ARTICLE AD BOX
Jakarta -
Praktisi norma Maqdir Ismail mengusulkan agar penahanan tersangka tidak dilakukan sebelum putusan pengadilan dalam revisi KUHAP. Maqdir menilai semestinya tersangka ditahan usai adanya vonis pengadilan.
Hal itu disampaikan Maqdir dalam rapat dengar pendapat umum (RDPU) revisi KUHAP di Komisi III DPR kompleks parlemen, Senayan, Jakarta, Rabu (5/3/2025). Maqdir mulanya menyampaikan dalam norma di Belanda, tersangka tidak ditahan sebelum persidangan.
"Kalau saya tidak keliru salah satu antaranya nan cukup menarik dari Belanda itu sekarang ini sangat jarang orang ditahan di prapersidangan. Orang itu bakal ditahan sesudah dia menjalani balasan ketika sudah divonis," kata Maqdir.

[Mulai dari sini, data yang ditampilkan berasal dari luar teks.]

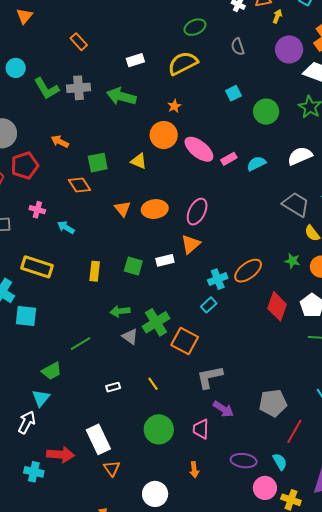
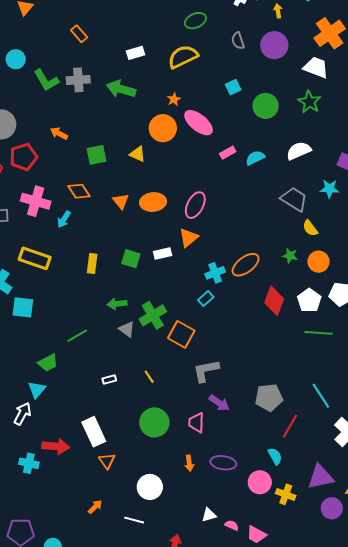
yellow arrow: (277, 16) -> (278, 11), turned -32
purple circle: (289, 49) -> (274, 45), moved
pink ellipse: (199, 149) -> (199, 123), moved
orange diamond: (79, 185) -> (79, 191), moved
pink cross: (37, 210) -> (36, 201), size x1.8
cyan arrow: (66, 227) -> (64, 219), turned -90
purple ellipse: (244, 461) -> (223, 463), moved

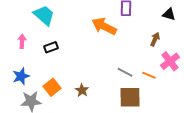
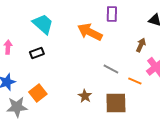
cyan trapezoid: (44, 15) -> (43, 24), moved
gray line: (125, 72) -> (111, 69), moved
brown star: (82, 90) -> (85, 96), moved

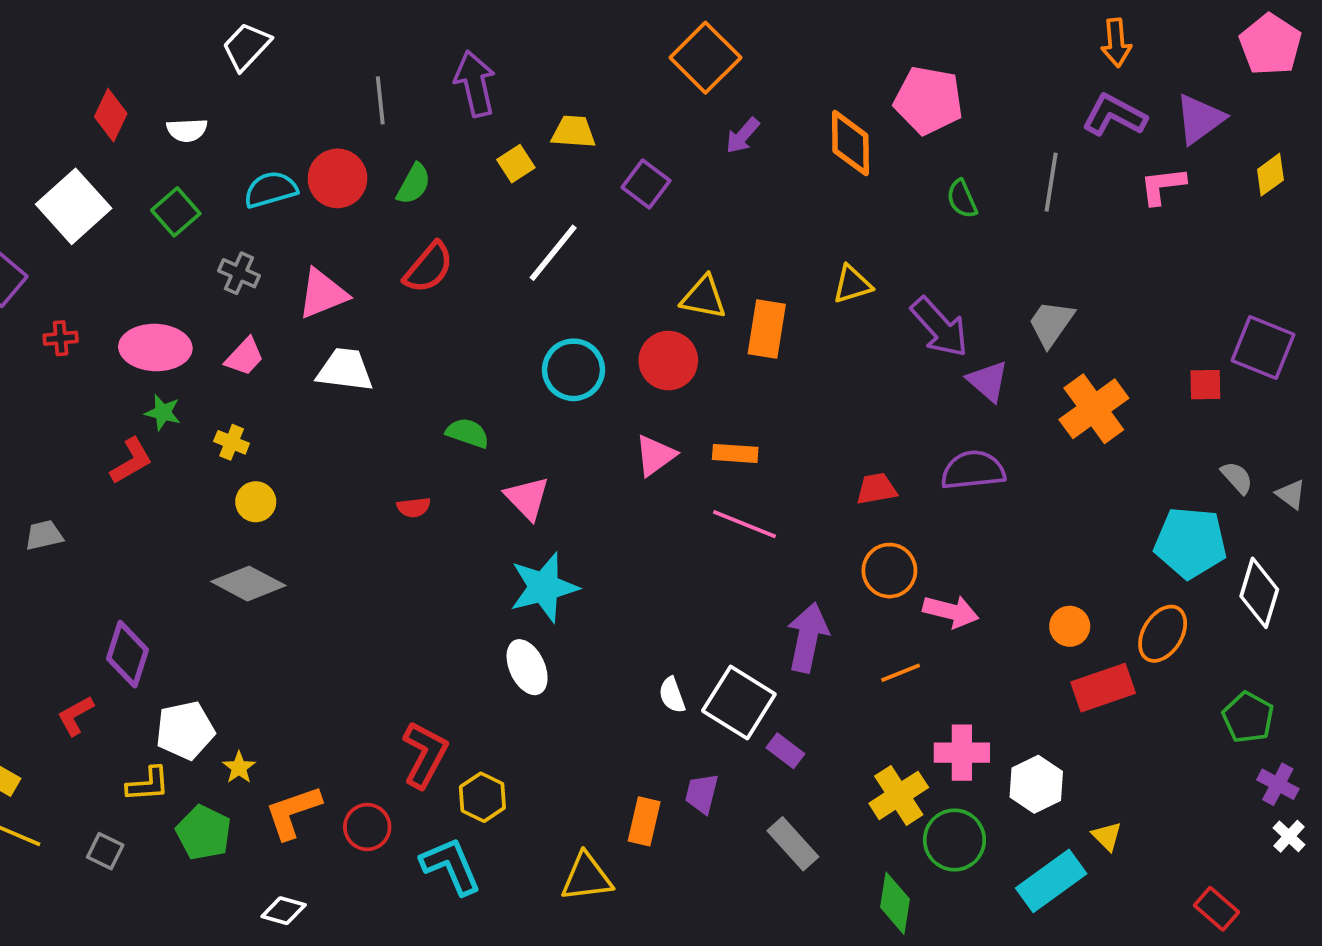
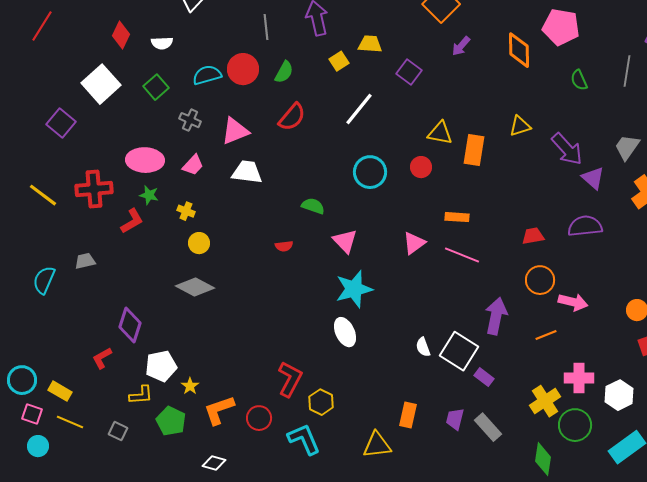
red cross: (61, 338) -> (94, 189), moved, size x2.0
red circle: (668, 361) -> (421, 167), size x0.7
pink triangle: (655, 455) -> (414, 243), moved
purple trapezoid: (702, 794) -> (455, 419), moved

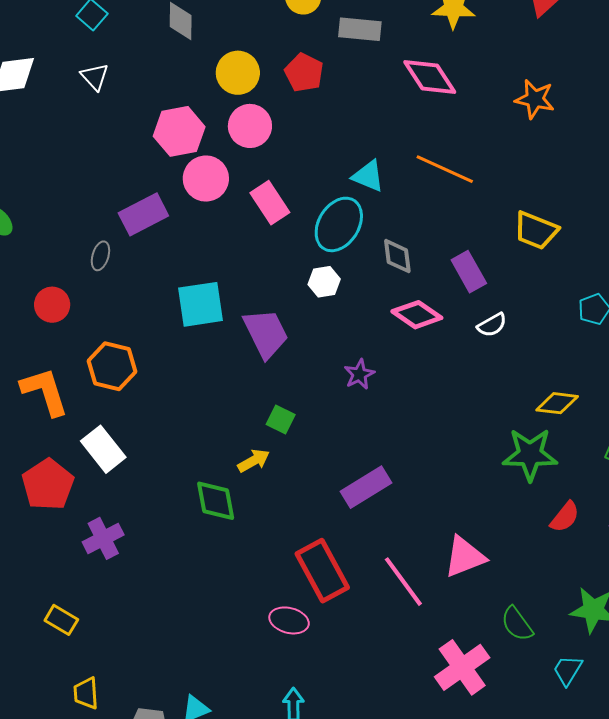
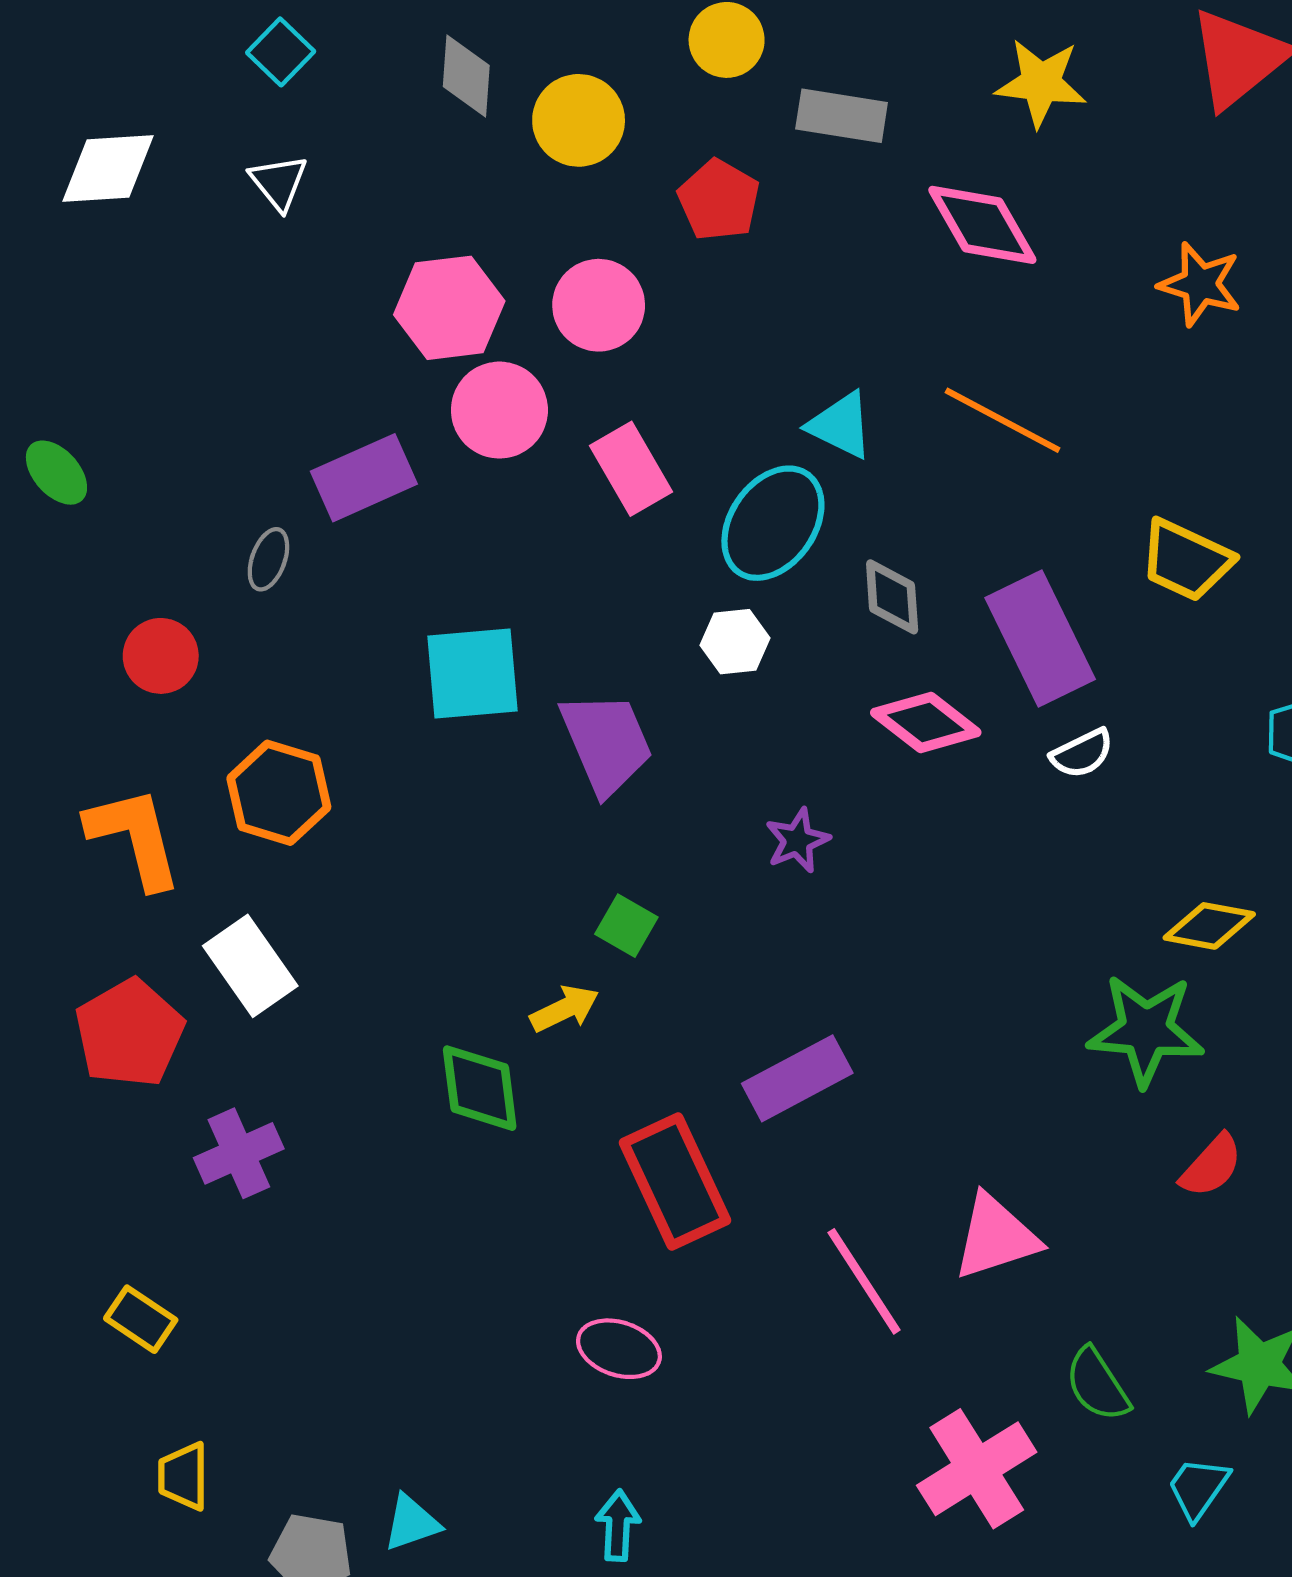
yellow circle: (238, 73) -> (579, 120), moved
purple rectangle: (469, 272) -> (1040, 638), size x1.5
red rectangle: (322, 571) -> (675, 1181), moved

Maqdir menilai norma di Belanda itu dapat menjadi catatan dalam menerapkan patokan norma di Indonesia. Terlebih, kata dia, saat ini rumah tahanan cukup penuh dan sesak.
"Kan ada beberapa orang kawan mengatakan bahwa orang disusun seperti sarden. Ini menurut irit saya ini merupakan suatu corak pelanggaran kewenangan asasi jika ini dibiarkan," ujarnya.
"Jadi oleh lantaran itu, saatnya kita berpikir untuk membatasi waktu penahanan ini," sambungnya.
Maqdir pun mengusulkan agar penahanan dilakukan usai adanya putusan pengadilan. Kecuali, kata dia, bagi para tersangka nan tidak jelas alamat serta pekerjaannya.
"Saya mengusulkan dan saya lebih condong penahanan itu boleh dilakukan sesudah ada putusan kecuali, ada kecualian misalnya terhadap orang-orang nan tidak terang alamatnya tidak jelas pekerjaannya," jelasnya.
"Orang-orang nan jelas tokoh politik, rumahnya jelas, mudah melihatnya, mestinya tidak perlu kita lakukan penahanan, apalagi belum ada bukti nan sangat substansial bahwa orang ini sudah melakukan kejahatan," lanjut dia.
Selain itu, kata dia, perlu juga dipertimbangkan untuk meniru Belanda mengenai denda tukar rugi. Maqdir mengatakan tersangka mempunyai kewenangan untuk menghadap pengadil berbareng dengan jaksa agar tidak diadili.
"Dengan langkah dia bayar denda kepada negara selain denda nan memang diwajibkan di dalam putusan nanti, alias misalnya lantaran kesalahannya dia melanggar apa dan itu menimbulkan denda maka denda itu bakal dia bayar. Selain itu ada kewenangan negara untuk menjatuhkan balasan denda kepada dia nan lebih besar lagi," tuturnya.
Lebih lanjut, Maqdir mengusulkan dalam penetapan tersangka, semestinya tidak hanya didasarkan oleh pernyataan saksi dan ahli. Menurutnya, penetapan tersangka kudu terdapat bukti perbuatan nan merupakan delik inti dari pasal nan disangkakan.
"Yang paling banyak sekarang ini jika bapak-bapak lihat perkara-perkara korupsi. Sekarang perkara korupsi itu cukup sekarang ini apakah nan dilakukan KPK alias Kejaksaan Agung cukup ada saksi dan ada ahli. Ahli ini bukan mahir finansial negara, tapi mahir manajemen misalnya," ujarnya.
"Ahli manajemen ini hanya ditanya apakah menurut dia jika transaksi seperti ini bakal merugikan alias tidak, manajemen ini bisa saja bilang 'Ya ini kemungkinan rugi bakal terjadi'," sambungnya.
Padahal, kata dia, berasas putusan Mahkamah Konstitusi (MK), kerugian negara kudu nyata dan pasti. Dia menilai bukti permulaan dalam menetapkan tersangka bukan didasari secara substansial.
"Kalau orang dituduh korupsi kudu ada kerugian finansial negara nya, minimal itu ada bukti permulaannya," tuturnya.